WHAT TO WORK ON
Below are the records; copy every line in them that holds the string "súgja".

(Stored data entries)
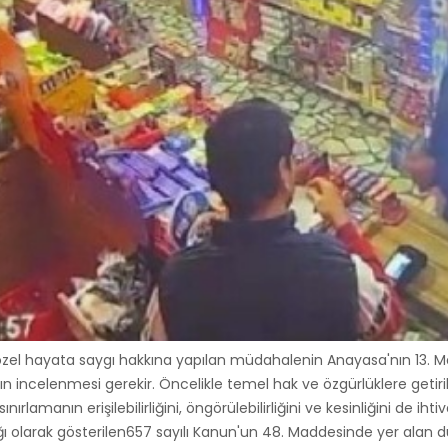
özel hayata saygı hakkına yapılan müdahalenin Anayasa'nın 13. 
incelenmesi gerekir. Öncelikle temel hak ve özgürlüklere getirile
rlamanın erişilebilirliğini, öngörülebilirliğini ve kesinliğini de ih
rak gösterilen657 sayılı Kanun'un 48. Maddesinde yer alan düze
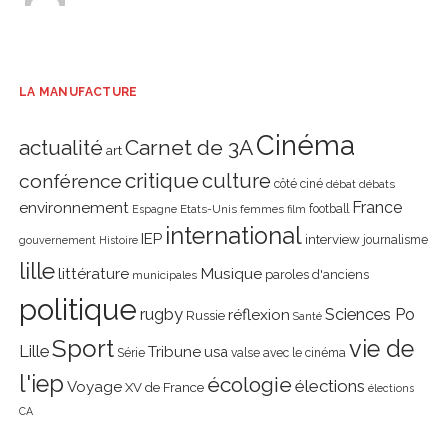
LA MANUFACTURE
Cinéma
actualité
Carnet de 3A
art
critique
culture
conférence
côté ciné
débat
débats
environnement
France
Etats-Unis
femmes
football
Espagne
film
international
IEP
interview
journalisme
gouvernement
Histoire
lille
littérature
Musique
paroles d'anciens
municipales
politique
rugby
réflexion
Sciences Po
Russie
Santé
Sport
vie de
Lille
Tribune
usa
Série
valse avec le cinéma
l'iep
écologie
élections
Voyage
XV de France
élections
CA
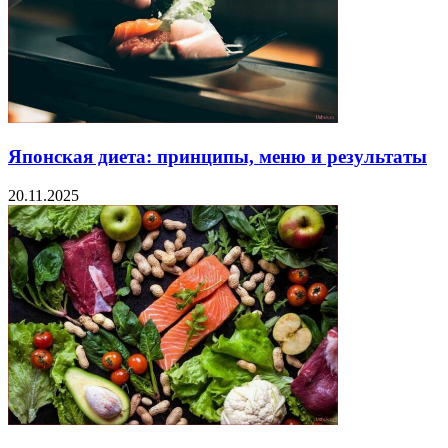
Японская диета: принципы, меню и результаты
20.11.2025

* * *

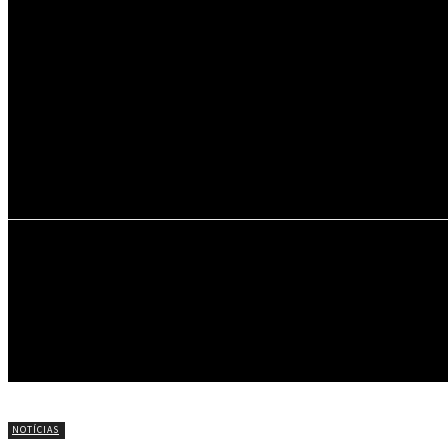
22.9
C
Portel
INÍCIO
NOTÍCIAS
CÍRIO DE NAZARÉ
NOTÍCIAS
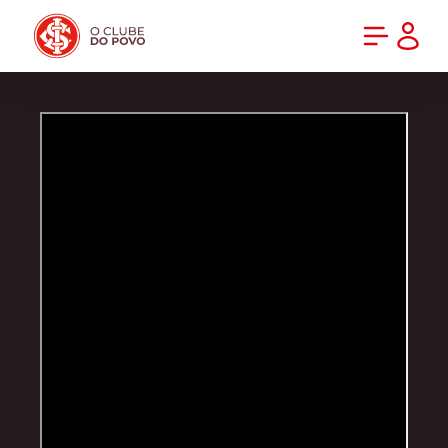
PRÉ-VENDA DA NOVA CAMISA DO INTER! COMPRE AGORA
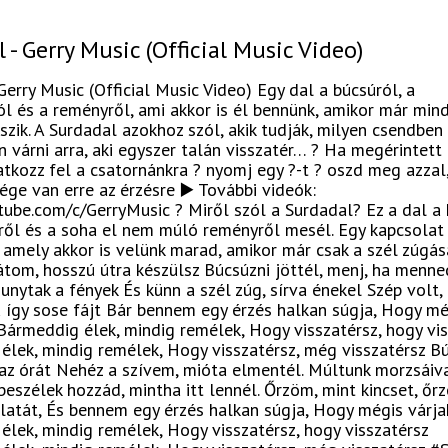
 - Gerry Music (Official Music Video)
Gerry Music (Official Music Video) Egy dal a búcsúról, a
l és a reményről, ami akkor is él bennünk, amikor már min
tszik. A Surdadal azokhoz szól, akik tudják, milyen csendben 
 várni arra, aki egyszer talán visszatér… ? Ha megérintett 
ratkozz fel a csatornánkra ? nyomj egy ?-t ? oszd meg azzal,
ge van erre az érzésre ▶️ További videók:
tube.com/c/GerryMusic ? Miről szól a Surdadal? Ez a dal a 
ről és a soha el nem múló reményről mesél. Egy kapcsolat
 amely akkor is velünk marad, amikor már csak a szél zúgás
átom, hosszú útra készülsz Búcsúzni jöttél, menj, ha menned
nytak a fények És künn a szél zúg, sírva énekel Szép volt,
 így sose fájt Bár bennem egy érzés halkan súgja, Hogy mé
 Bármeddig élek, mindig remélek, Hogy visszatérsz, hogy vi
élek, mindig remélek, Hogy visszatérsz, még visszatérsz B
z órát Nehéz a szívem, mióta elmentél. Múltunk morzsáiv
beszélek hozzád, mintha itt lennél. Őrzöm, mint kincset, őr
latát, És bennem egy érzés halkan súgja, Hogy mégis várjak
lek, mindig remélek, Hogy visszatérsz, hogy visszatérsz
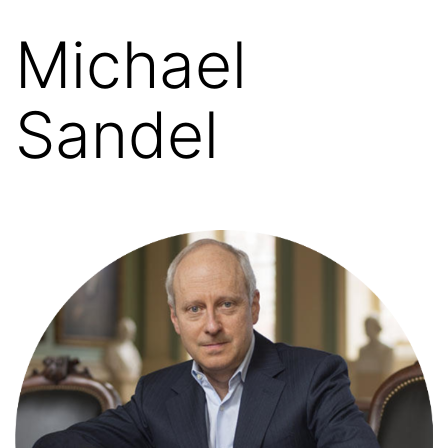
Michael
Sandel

...

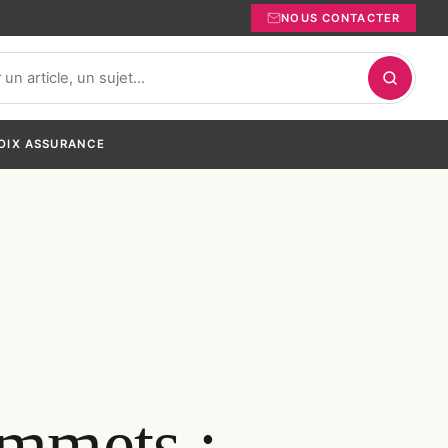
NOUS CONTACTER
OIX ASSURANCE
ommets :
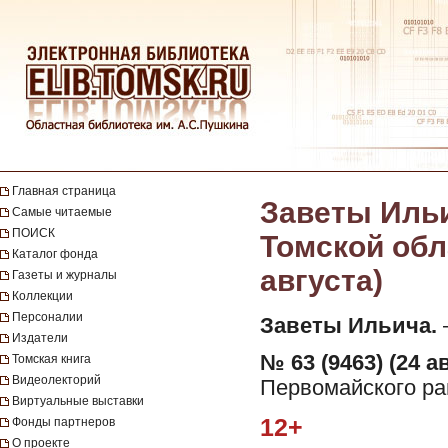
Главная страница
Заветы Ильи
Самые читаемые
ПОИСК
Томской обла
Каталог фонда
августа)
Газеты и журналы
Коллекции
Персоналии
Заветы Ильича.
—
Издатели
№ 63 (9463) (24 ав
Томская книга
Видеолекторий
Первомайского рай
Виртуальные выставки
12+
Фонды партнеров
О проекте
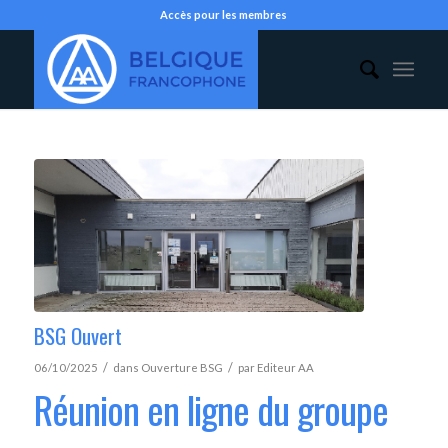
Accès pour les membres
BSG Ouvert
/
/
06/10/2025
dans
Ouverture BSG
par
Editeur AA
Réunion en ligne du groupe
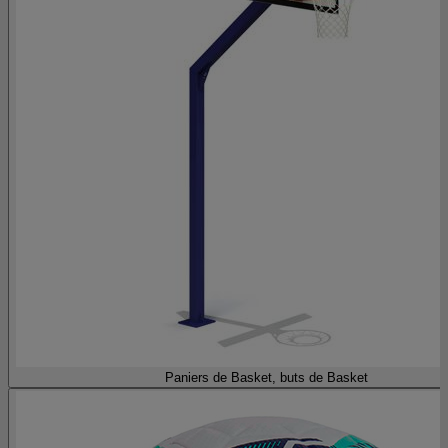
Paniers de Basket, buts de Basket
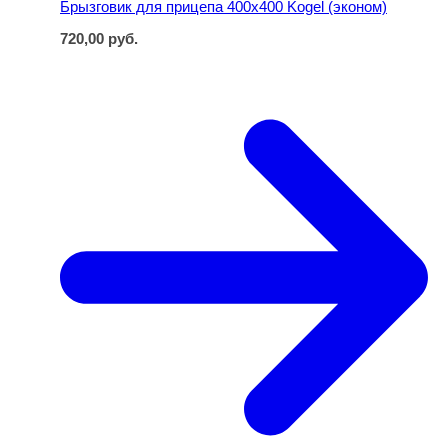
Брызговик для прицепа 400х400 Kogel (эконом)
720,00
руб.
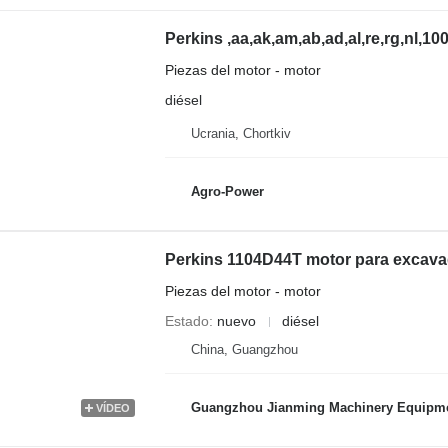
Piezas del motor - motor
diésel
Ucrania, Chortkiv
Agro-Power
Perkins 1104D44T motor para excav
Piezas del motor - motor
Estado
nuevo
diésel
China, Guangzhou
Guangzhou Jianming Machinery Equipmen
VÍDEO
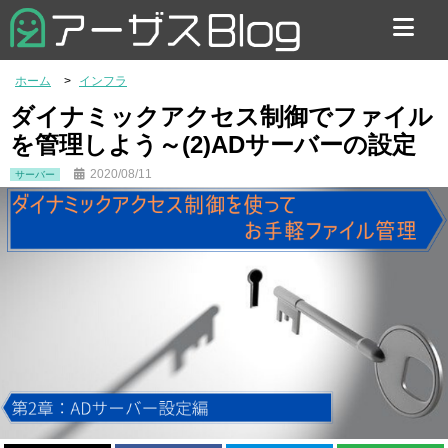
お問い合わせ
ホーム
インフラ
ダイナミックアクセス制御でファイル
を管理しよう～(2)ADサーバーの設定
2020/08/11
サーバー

EXERCISE OUTPUT
 így sose fájt Bár bennem egy érzés halkan súgja, Hogy mé
latát, És bennem egy érzés halkan súgja, Hogy mégis várjak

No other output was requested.